Late last month, I traveled to Washington D.C. to attend the 2011 March for Life. It was a powerful experience. Freezing temperatures did not prevent a strong turn-out – hundreds of thousands of people braved the cold to show their support for the most vulnerable members of our society. From what I could see, the vast majority of marchers were prayerful and peaceful, a touching witness to the dignity of every human life.
There was, however, one thing that bothered me. At the end of the march route, we came across perhaps two dozen abortion advocates holding signs in support of a woman’s “right to choose” abortion. Several of the pro-life marchers approached these protestors and tried to start a dialogue with them.
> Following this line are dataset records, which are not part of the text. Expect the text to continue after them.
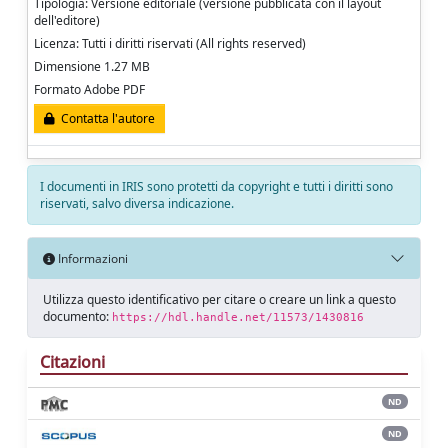
Tipologia: Versione editoriale (versione pubblicata con il layout
dell'editore)
Licenza: Tutti i diritti riservati (All rights reserved)
Dimensione 1.27 MB
Formato Adobe PDF
Contatta l'autore
I documenti in IRIS sono protetti da copyright e tutti i diritti sono
riservati, salvo diversa indicazione.
Informazioni
Utilizza questo identificativo per citare o creare un link a questo
documento:
https://hdl.handle.net/11573/1430816
Citazioni
ND
ND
Others simply stood by, quietly praying for them. A few, however, started yelling insulting things at them. I found this very disturbing.
I’m sure that these people were simply frustrated with the abortion supporters, and rightly so. Abortion is an abomination that should evoke justifiable anger within us. But that is not an excuse for yelling hateful things. Our message is one of love. Shouting insults at people is not going to lead them to conversion. We should seek a peaceful dialogue with those who disagree with us. Attacking them by yelling mocking insults only drives them away from the truth and gives a bad reputation to the pro-life movement.
I have recently spent time looking at “pro-choice” forums and online discussions to try to gain a better understanding of why women turn to abortion clinics rather than pro-life crisis pregnancy centers. In doing so, I have seen several comments by women who felt judged by the people in the pro-life centers. They reported that the staff members were harsh, forceful and judgmental, while those at Planned Parenthood were friendly, welcoming and reassuring. Now, I realize that this is not always the case. Many pro-life workers are kind and compassionate, while those who work at abortion clinics are often manipulative and forceful. But it is problematic when this is how the pro-life movement is viewed. We should be the ones who are known for showing love.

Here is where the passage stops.